今天在把数据从kafka写入sql时莫名写不进去,代码没有任何问题,找了很久的错误,在交换依赖的顺序后竟然奇迹般成功了,写篇文章提醒自己,今后先加重要依赖,再加辅助依赖
以下为正确的依赖顺序:
<?xml version="1.0" encoding="UTF-8"?>
<project xmlns="http://maven.apache.org/POM/4.0.0"
xmlns:xsi="http://www.w3.org/2001/XMLSchema-instance"

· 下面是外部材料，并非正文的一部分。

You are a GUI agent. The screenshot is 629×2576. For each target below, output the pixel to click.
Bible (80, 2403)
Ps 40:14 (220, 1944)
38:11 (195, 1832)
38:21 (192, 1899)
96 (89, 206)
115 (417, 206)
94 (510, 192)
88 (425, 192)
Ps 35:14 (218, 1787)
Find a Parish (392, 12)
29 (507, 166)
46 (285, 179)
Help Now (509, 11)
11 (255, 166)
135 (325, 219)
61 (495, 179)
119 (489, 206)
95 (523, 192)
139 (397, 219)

xsi:schemaLocation="http://maven.apache.org/POM/4.0.0 http://maven.apache.org/xsd/maven-4.0.0.xsd">
<modelVersion>4.0.0</modelVersion>
<groupId>org.example</groupId>
<artifactId>homework1014</artifactId>
<version>1.0-SNAPSHOT</version>
<properties>
<maven.compiler.source>8</maven.compiler.source>
<maven.compiler.target>8</maven.compiler.target>
</properties>
<dependencies>
<dependency>
<groupId>org.apache.spark</groupId>
<artifactId>spark-core_2.11</artifactId>
<version>2.4.3</version>
</dependency>
<dependency>
<groupId>org.apache.spark</groupId>
<artifactId>spark-streaming_2.11</artifactId>
<version>2.4.3</version>
</dependency>
<dependency>
<groupId>org.apache.spark</groupId>
<artifactId>spark-streaming-kafka-0-10_2.11</artifactId>
<version>2.4.3</version>
</dependency>
<dependency>
<groupId>org.apache.kafka</groupId>
<artifactId>kafka-clients</artifactId>
<version>0.11.0.0</version>
</dependency>
<dependency>
<groupId>mysql</groupId>
<artifactId>mysql-connector-java</artifactId>
<version>5.1.38</version>
</dependency>
</dependencies>
<build>
<plugins>
<plugin>
<groupId>net.alchim31.maven</groupId>
<artifactId>scala-maven-plugin</artifactId>
<version>4.0.1</version>
<executions>
<execution>
<id>scala-compile-first</id>
<phase>process-resources</phase>
<goals>
<goal>add-source</goal>
<goal>compile</goal>
</goals>
</execution>
</executions>
</plugin>
</plugins>
</build>
</project>
代码段:
package work
import org.apache.kafka.clients.consumer.{ConsumerConfig, ConsumerRecord}
import org.apache.kafka.common.serialization.StringDeserializer
import org.apache.spark.SparkConf
import org.apache.spark.streaming.{Seconds, StreamingContext}
import org.apache.spark.streaming.dstream.DStream
import org.apache.spark.streaming.kafka010.{ConsumerStrategies, KafkaUtils, LocationStrategies}
import java.sql.{Connection, DriverManager, PreparedStatement}
object Test1_work2 {
def main(args: Array[String]): Unit = {
val conf = new SparkConf().setMaster("local[*]").setAppName("Test1_work2")
//参数2:时间 以5秒为单位,处理一批数据
val ssc = new StreamingContext(conf,Seconds(5))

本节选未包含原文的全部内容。